Midnight Movie Reviews – The Amazing Spider-Man

I love movies. More importantly, I love seeing movies before almost everyone else. Certain movies will get me to the theater at midnight, so I figured I’d see them first and write a review the next day so you can get a real review from someone that isn’t a Hollywood hack.

In this installment… The Amazing Spider-Man

In 2002, Sony subsidiary Columbia Pictures released the Sam Raimi-directed Spider-Man, starring Tobey McGuire as Peter Parker/Spider-Man and Kirsten Dunst as Mary Jane Watson. The film went on to be a tremendous financial and critical success, spawning two sequels and, arguably, the subsequent wave of superhero movies we’ve seen since. Without Spider-Man and it’s predecessor, X-Men, proving to be a tremendous successes, we never would have gotten the Unified Marvel Film Universe and ultimately The Avengers.

The reason that the Mark Webb-directed The Amazing Spider-Man exists is due to a clause in the contract between Marvel and Columbia which states that Columbia had to continue making Spider-Man movies or the license would return to Marvel.

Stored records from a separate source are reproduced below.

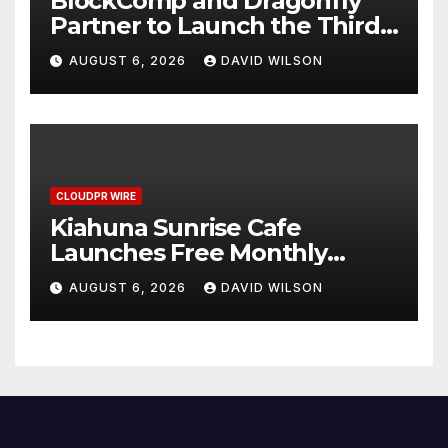
BlockComp and Dragonfly
Partner to Launch the Third
Annual Crypto Compensation
AUGUST 6, 2026
DAVID WILSON
Survey, Setting a New
Standard for Industry
Benchmarks
CLOUDPR WIRE
Kiahuna Sunrise Cafe
Launches Free Monthly
Cooking Workshops to Share
AUGUST 6, 2026
DAVID WILSON
Hawaiian Breakfast
Traditions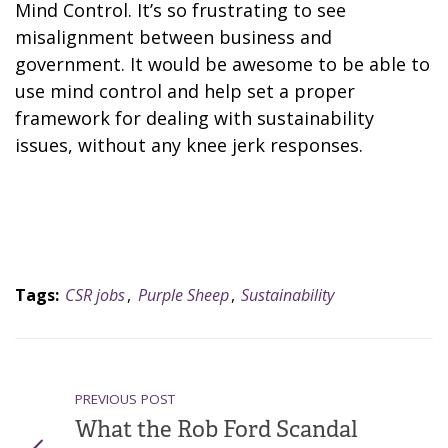
Mind Control. It’s so frustrating to see
misalignment between business and
government. It would be awesome to be able to
use mind control and help set a proper
framework for dealing with sustainability
issues, without any knee jerk responses.
Tags:
CSR jobs
,
Purple Sheep
,
Sustainability
PREVIOUS POST
What the Rob Ford Scandal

This is, by the way, why five years after Spider-Man 3 we have a series reboot.

With all this being said, The Amazing Spider-Man is not a quickly hashed together remake of Spider-ManIt is a much different film; there is less of Raimi’s trademark “camp” and both the story and acting are truer to the comic book character, including Spider-Man’s infamous body count.

Spider-Man’s origin story is no secret: teenage nerd and loner Peter Parker gets bitten by a radioactive/mutant spider and gains super strength, super agility, the ability to stick to most surfaces, and a sixth “spider” sense that warns him when danger is approaching. In the Raimi films, Peter developed organic webshooters as part of his mutation; in the Webb film, Peter builds them himself.

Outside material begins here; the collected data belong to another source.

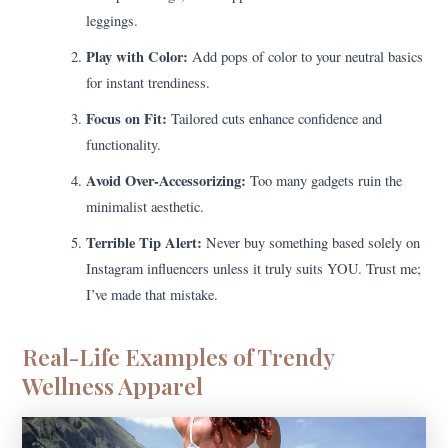
leggings.
Play with Color:
Add pops of color to your neutral basics
for instant trendiness.
Focus on Fit:
Tailored cuts enhance confidence and
functionality.
Avoid Over-Accessorizing:
Too many gadgets ruin the
minimalist aesthetic.
Terrible Tip Alert:
Never buy something based solely on
Instagram influencers unless it truly suits YOU. Trust me;
I’ve made that mistake.
Real-Life Examples of Trendy
Wellness Apparel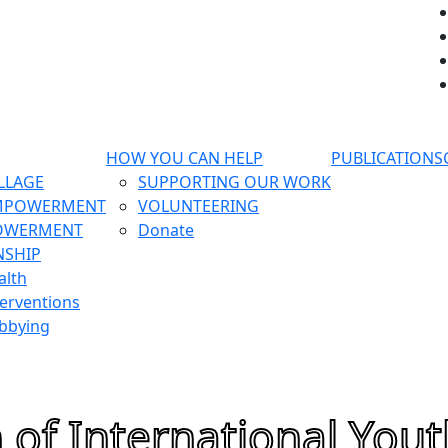
HOW YOU CAN HELP
PUBLICATIONS
LLAGE
SUPPORTING OUR WORK
MPOWERMENT
VOLUNTEERING
OWERMENT
Donate
NSHIP
alth
erventions
bbying
 of International Yout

In The Amazing Spider-Man, Peter Parker is angry. He doesn’t have Tobey McGuire’s happy-go-lucky charm. He’s a damaged person, having lost his mother and father, and eventually his uncle, Ben Parker, who provides him with the impetus to become Spider-Man with his quote “With great power, comes great responsibility.”. Although Martin Sheen, who plays Uncle Ben in The Amazing Spider-Man, doesn’t utter those famous words, he does paraphrase them. Garfield’s Spider-Man is lean and lithe, and frankly a bit of a jackass, which is what Spider-Man should be.

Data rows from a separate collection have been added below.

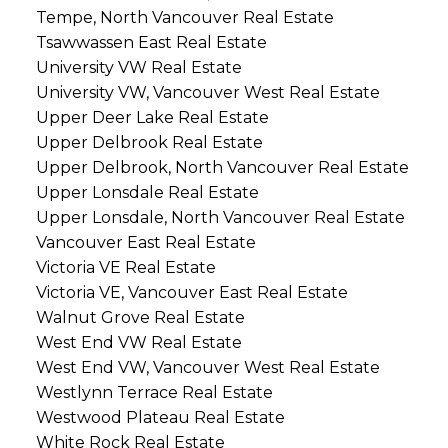
Tempe, North Vancouver Real Estate
Tsawwassen East Real Estate
University VW Real Estate
University VW, Vancouver West Real Estate
Upper Deer Lake Real Estate
Upper Delbrook Real Estate
Upper Delbrook, North Vancouver Real Estate
Upper Lonsdale Real Estate
Upper Lonsdale, North Vancouver Real Estate
Vancouver East Real Estate
Victoria VE Real Estate
Victoria VE, Vancouver East Real Estate
Walnut Grove Real Estate
West End VW Real Estate
West End VW, Vancouver West Real Estate
Westlynn Terrace Real Estate
Westwood Plateau Real Estate
White Rock Real Estate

The story follows Parker’s discovery of his powers, his debut as Spider-Man, and eventually his showdown with The Lizard, played as both human Curt Connors and a CGI beast by Rhys Ifans.

So, how does this film stack up, both in comparison to it’s predecessor as well as on it’s own? I enjoyed it a great deal. Andrew Garfield is a sarcastic and vulnerable Peter Parker, who comes home every night with bruises and cuts and still goes out the next night. Emma Stone’s Gwen Stacy is a tragic figure, assuming you know her ultimate fate in the comics, but delivers an immensely entertaining experience here. While Tobey McGuire and Kirsten Dunst were meant to be high school students, you never quite believed it. With Garfield and Stone, they capture the awkwardness of being 18 while embracing the sense of invulnerability that comes with being young.

All in all, I’d highly recommend giving The Amazing Spider-Man a view.